By Jim Kouri
December 9, 2012
In spite of the threat of American weapons ending up in the hands of terrorist groups, President Barack Obama secretly approved an arms transfer to Libyan rebels through Qatar at the height of the rebellion against Moamar Khadhafi, a knowledgeable source noted on Friday.
However, American counterterrorists are discovering that some of those U.S. weapons ended up in the hands of radical Islamists including associates of al-Qaeda, according to a law enforcement source who trained police in the Middle East.
Some Americans who are retired from the military, as well as intelligence and law enforcement agencies, believe there should be an investigation into possible connections between the weapons provided by the Qataris back then and the attack that killed an American ambassador and three other Americans in Benghazi, Libya, on Sept. 11, 2012.

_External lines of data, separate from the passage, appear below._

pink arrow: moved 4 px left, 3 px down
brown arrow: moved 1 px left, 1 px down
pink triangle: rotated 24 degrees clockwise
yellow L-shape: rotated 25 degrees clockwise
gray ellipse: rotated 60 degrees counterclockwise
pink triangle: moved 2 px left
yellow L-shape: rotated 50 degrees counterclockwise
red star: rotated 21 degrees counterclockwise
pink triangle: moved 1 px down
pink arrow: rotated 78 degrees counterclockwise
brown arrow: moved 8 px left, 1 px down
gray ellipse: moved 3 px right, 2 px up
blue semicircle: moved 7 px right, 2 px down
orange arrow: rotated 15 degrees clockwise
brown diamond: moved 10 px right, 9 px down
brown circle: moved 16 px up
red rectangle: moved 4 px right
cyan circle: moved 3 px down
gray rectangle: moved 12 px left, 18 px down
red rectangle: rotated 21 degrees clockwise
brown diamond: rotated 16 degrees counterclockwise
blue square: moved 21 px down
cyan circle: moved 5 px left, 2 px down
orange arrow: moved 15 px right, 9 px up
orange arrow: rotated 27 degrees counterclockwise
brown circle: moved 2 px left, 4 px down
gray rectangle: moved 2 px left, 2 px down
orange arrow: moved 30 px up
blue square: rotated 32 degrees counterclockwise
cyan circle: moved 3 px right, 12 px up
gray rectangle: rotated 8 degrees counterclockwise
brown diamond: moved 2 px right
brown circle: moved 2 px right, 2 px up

During the months leading up to the terrorist attacks, the Obama administration worried about its part in helping to arm the Libyan rebels who were members of terrorist organizations especially so close to Election Day.

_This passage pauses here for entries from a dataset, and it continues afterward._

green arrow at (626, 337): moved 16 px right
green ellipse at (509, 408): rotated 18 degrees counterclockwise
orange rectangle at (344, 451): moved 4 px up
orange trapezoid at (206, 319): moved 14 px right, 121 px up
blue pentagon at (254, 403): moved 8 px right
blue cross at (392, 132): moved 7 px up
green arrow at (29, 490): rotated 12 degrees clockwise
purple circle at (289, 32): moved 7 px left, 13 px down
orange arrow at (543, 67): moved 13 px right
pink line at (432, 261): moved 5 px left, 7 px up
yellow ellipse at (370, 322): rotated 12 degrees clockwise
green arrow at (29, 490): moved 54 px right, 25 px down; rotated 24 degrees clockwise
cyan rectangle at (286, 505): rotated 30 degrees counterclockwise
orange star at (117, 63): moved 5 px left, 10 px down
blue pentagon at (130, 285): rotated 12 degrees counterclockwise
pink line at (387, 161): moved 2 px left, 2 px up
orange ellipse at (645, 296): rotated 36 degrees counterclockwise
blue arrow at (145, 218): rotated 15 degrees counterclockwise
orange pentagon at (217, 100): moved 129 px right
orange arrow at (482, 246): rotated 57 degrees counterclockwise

Experts believe that Obama’s experience with arming Libyan rebels is why his administration is nervous about arming the rebels in Syria, where money and weapons are flowing in from Qatar and other countries. It’s widely believed that al-Qaeda in Iraq and other terrorist groups are active in the Syrian rebellion.

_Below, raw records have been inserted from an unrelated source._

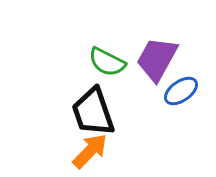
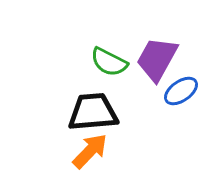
green semicircle: moved 2 px right
black trapezoid: rotated 104 degrees clockwise
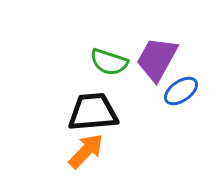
green semicircle: rotated 9 degrees counterclockwise
orange arrow: moved 4 px left
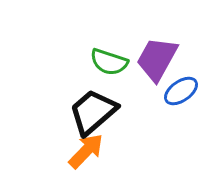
black trapezoid: rotated 36 degrees counterclockwise
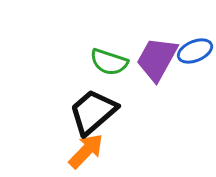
blue ellipse: moved 14 px right, 40 px up; rotated 12 degrees clockwise
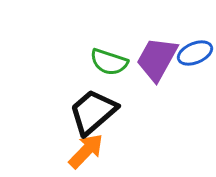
blue ellipse: moved 2 px down
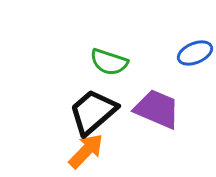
purple trapezoid: moved 50 px down; rotated 84 degrees clockwise
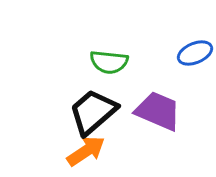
green semicircle: rotated 12 degrees counterclockwise
purple trapezoid: moved 1 px right, 2 px down
orange arrow: rotated 12 degrees clockwise
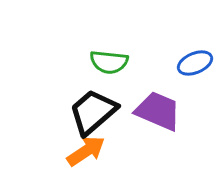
blue ellipse: moved 10 px down
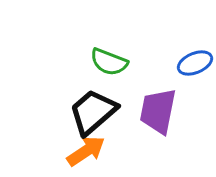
green semicircle: rotated 15 degrees clockwise
purple trapezoid: rotated 102 degrees counterclockwise
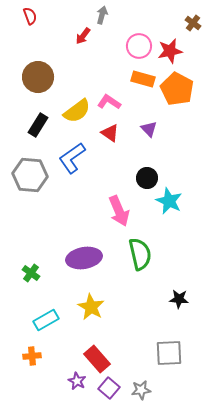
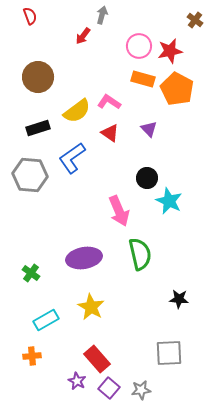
brown cross: moved 2 px right, 3 px up
black rectangle: moved 3 px down; rotated 40 degrees clockwise
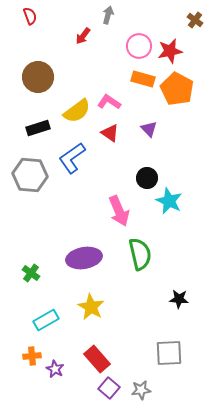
gray arrow: moved 6 px right
purple star: moved 22 px left, 12 px up
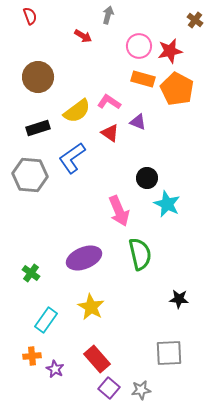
red arrow: rotated 96 degrees counterclockwise
purple triangle: moved 11 px left, 7 px up; rotated 24 degrees counterclockwise
cyan star: moved 2 px left, 3 px down
purple ellipse: rotated 12 degrees counterclockwise
cyan rectangle: rotated 25 degrees counterclockwise
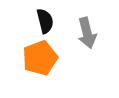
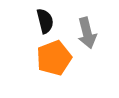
orange pentagon: moved 14 px right
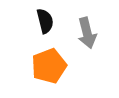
orange pentagon: moved 5 px left, 8 px down
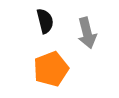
orange pentagon: moved 2 px right, 3 px down
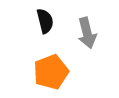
orange pentagon: moved 3 px down
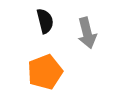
orange pentagon: moved 6 px left
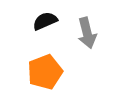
black semicircle: rotated 100 degrees counterclockwise
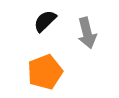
black semicircle: rotated 20 degrees counterclockwise
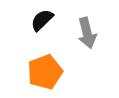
black semicircle: moved 3 px left, 1 px up
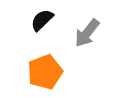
gray arrow: rotated 52 degrees clockwise
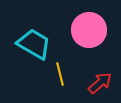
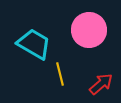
red arrow: moved 1 px right, 1 px down
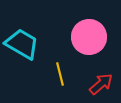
pink circle: moved 7 px down
cyan trapezoid: moved 12 px left
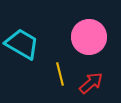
red arrow: moved 10 px left, 1 px up
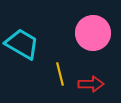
pink circle: moved 4 px right, 4 px up
red arrow: moved 1 px down; rotated 40 degrees clockwise
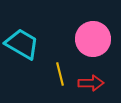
pink circle: moved 6 px down
red arrow: moved 1 px up
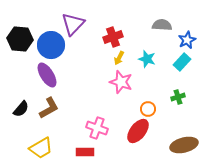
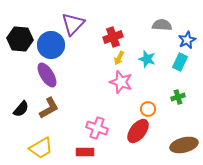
cyan rectangle: moved 2 px left; rotated 18 degrees counterclockwise
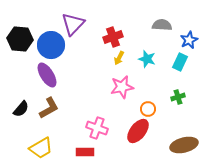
blue star: moved 2 px right
pink star: moved 1 px right, 5 px down; rotated 30 degrees counterclockwise
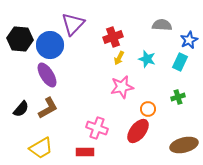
blue circle: moved 1 px left
brown L-shape: moved 1 px left
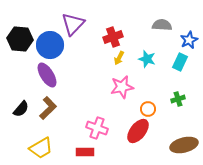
green cross: moved 2 px down
brown L-shape: rotated 15 degrees counterclockwise
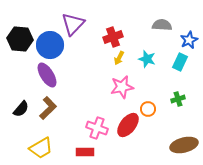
red ellipse: moved 10 px left, 6 px up
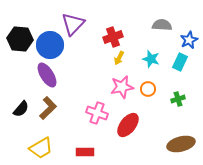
cyan star: moved 4 px right
orange circle: moved 20 px up
pink cross: moved 15 px up
brown ellipse: moved 3 px left, 1 px up
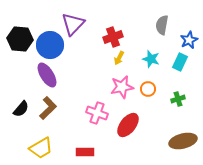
gray semicircle: rotated 84 degrees counterclockwise
brown ellipse: moved 2 px right, 3 px up
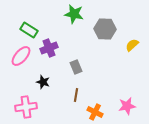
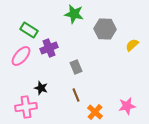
black star: moved 2 px left, 6 px down
brown line: rotated 32 degrees counterclockwise
orange cross: rotated 14 degrees clockwise
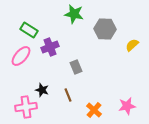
purple cross: moved 1 px right, 1 px up
black star: moved 1 px right, 2 px down
brown line: moved 8 px left
orange cross: moved 1 px left, 2 px up
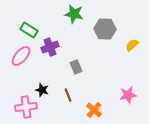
pink star: moved 1 px right, 11 px up
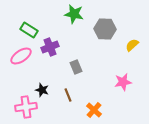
pink ellipse: rotated 15 degrees clockwise
pink star: moved 5 px left, 13 px up
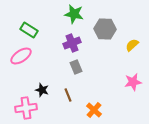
purple cross: moved 22 px right, 4 px up
pink star: moved 10 px right
pink cross: moved 1 px down
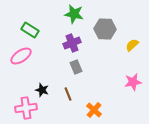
green rectangle: moved 1 px right
brown line: moved 1 px up
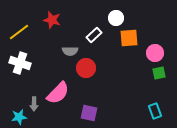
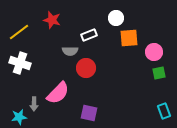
white rectangle: moved 5 px left; rotated 21 degrees clockwise
pink circle: moved 1 px left, 1 px up
cyan rectangle: moved 9 px right
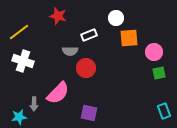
red star: moved 6 px right, 4 px up
white cross: moved 3 px right, 2 px up
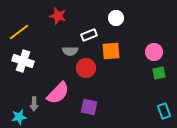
orange square: moved 18 px left, 13 px down
purple square: moved 6 px up
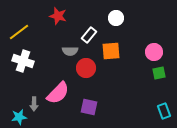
white rectangle: rotated 28 degrees counterclockwise
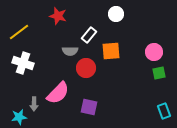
white circle: moved 4 px up
white cross: moved 2 px down
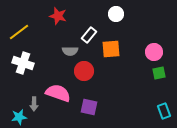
orange square: moved 2 px up
red circle: moved 2 px left, 3 px down
pink semicircle: rotated 115 degrees counterclockwise
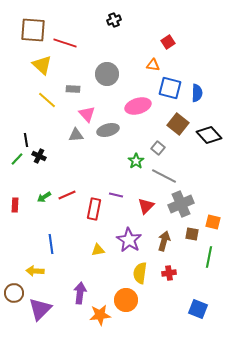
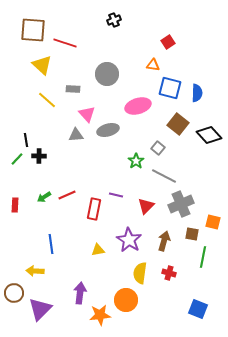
black cross at (39, 156): rotated 24 degrees counterclockwise
green line at (209, 257): moved 6 px left
red cross at (169, 273): rotated 24 degrees clockwise
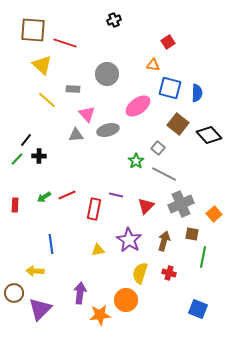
pink ellipse at (138, 106): rotated 20 degrees counterclockwise
black line at (26, 140): rotated 48 degrees clockwise
gray line at (164, 176): moved 2 px up
orange square at (213, 222): moved 1 px right, 8 px up; rotated 35 degrees clockwise
yellow semicircle at (140, 273): rotated 10 degrees clockwise
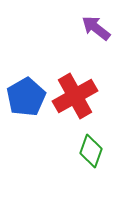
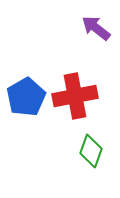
red cross: rotated 18 degrees clockwise
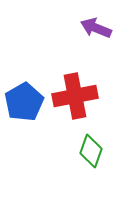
purple arrow: rotated 16 degrees counterclockwise
blue pentagon: moved 2 px left, 5 px down
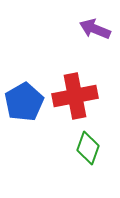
purple arrow: moved 1 px left, 1 px down
green diamond: moved 3 px left, 3 px up
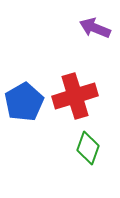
purple arrow: moved 1 px up
red cross: rotated 6 degrees counterclockwise
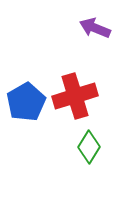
blue pentagon: moved 2 px right
green diamond: moved 1 px right, 1 px up; rotated 12 degrees clockwise
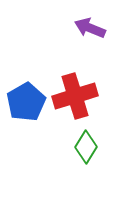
purple arrow: moved 5 px left
green diamond: moved 3 px left
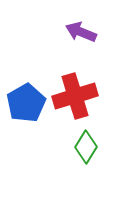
purple arrow: moved 9 px left, 4 px down
blue pentagon: moved 1 px down
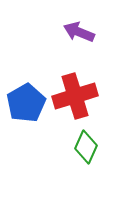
purple arrow: moved 2 px left
green diamond: rotated 8 degrees counterclockwise
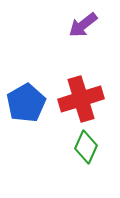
purple arrow: moved 4 px right, 7 px up; rotated 60 degrees counterclockwise
red cross: moved 6 px right, 3 px down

Countries such as Saudi Arabia and Qatar are reportedly supplying weapons and equipment to the Syrian rebels. But the Obama administration continues its refusal to directly arm the Syrian opposition, for fear that the weapons may end up in the hands of the more hard-line Islamist groups in the Arab country, said a source within federal law enforcement.
The aftermath of the rebellions in Egypt and Libya have been disappointing to the Obama administration and the Democrats, with the Egyptian government run by the Muslim Brotherhood and the Libyan government’s difficulty dealing with terrorists, militias and warlords, said an Israeli security expert.